“Nós somos a pré-história dessa história”, disse Caetano Veloso ao lado de Gal Costa na entrega do prêmio de melhor videoclipe no VMB de 1997. Uma cena que ainda pode ser encontrada no YouTube, mas com baixíssima qualidade de vídeo e áudio. É o caso de milhares de outros momentos marcantes da história da antiga MTV Brasil, arquivados aleatoriamente pela Internet em qualidades muitas vezes duvidosas, e geralmente digitalizados a partir de gravações caseiras. Isso quando o registro existe e está ao nosso alcance.
Em outubro de 2020, completam-se 30 anos da entrada da MTV no Brasil, a terceira versão da emissora no mundo e a primeira a ser disponibilizada em sinal aberto. Pertencente ao Grupo Abril, a MTV se manteve no ar durante 23 anos por aqui, encerrando suas atividades em 2013, quando foi substituída por uma nova MTV, operada pela empresa norte-americana Viacom como uma TV paga, e com uma programação já não mais voltada à música ao comportamento do jovem contemporâneo.
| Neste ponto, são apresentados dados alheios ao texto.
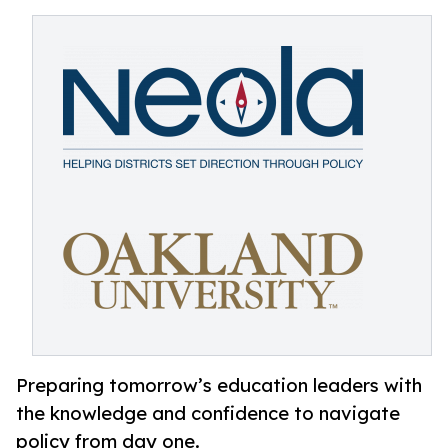
Preparing tomorrow’s education leaders with
the knowledge and confidence to navigate
policy from day one.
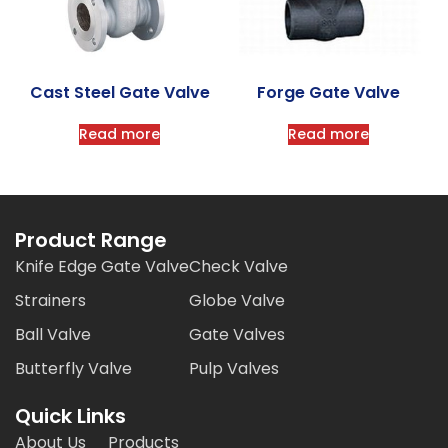
Cast Steel Gate Valve
Forge Gate Valve
Read more
Read more
Product Range
Knife Edge Gate Valve
Check Valve
Strainers
Globe Valve
Ball Valve
Gate Valves
Butterfly Valve
Pulp Valves
Quick Links
About Us
Products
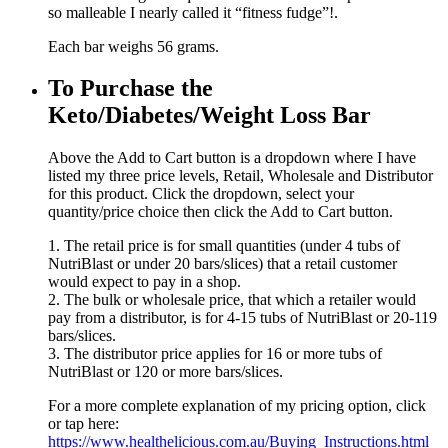
so malleable I nearly called it “fitness fudge”!.
Each bar weighs 56 grams.
To Purchase the
Keto/Diabetes/Weight Loss Bar
Above the Add to Cart button is a dropdown where I have
listed my three price levels, Retail, Wholesale and Distributor
for this product. Click the dropdown, select your
quantity/price choice then click the Add to Cart button.
1. The retail price is for small quantities (under 4 tubs of
NutriBlast or under 20 bars/slices) that a retail customer
would expect to pay in a shop.
2. The bulk or wholesale price, that which a retailer would
pay from a distributor, is for 4-15 tubs of NutriBlast or 20-119
bars/slices.
3. The distributor price applies for 16 or more tubs of
NutriBlast or 120 or more bars/slices.
For a more complete explanation of my pricing option, click
or tap here:
https://www.healthelicious.com.au/Buying_Instructions.html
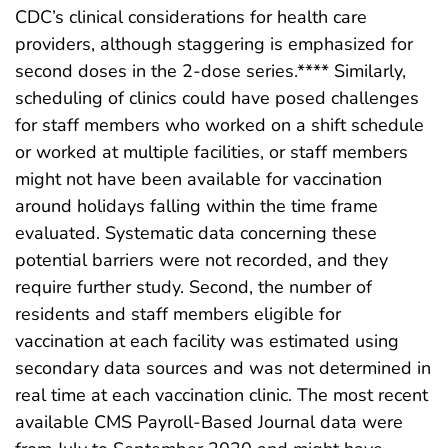
CDC’s clinical considerations for health care
providers, although staggering is emphasized for
second doses in the 2-dose series.**** Similarly,
scheduling of clinics could have posed challenges
for staff members who worked on a shift schedule
or worked at multiple facilities, or staff members
might not have been available for vaccination
around holidays falling within the time frame
evaluated. Systematic data concerning these
potential barriers were not recorded, and they
require further study. Second, the number of
residents and staff members eligible for
vaccination at each facility was estimated using
secondary data sources and was not determined in
real time at each vaccination clinic. The most recent
available CMS Payroll-Based Journal data were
No Brasil, ela foi a emissora de TV que mandou a gente desligar a TV e ler um livro. O canal que colocou o jovem como protagonista e ser pensante em um canal aberto e que abriu espaço para discussões sinceras sobre música, sexo, estilo, AIDS, humor e política. Sem papas na língua e com sotaque e visual jovem.
A fase entre 1990 e 2013, conhecida como Antiga MTV, é hoje uma lembrança nostálgica de VJs, programas, clipes e comerciais que fizeram história na TV brasileira e desempenharam papel fundamental no comportamento de algumas gerações de jovens.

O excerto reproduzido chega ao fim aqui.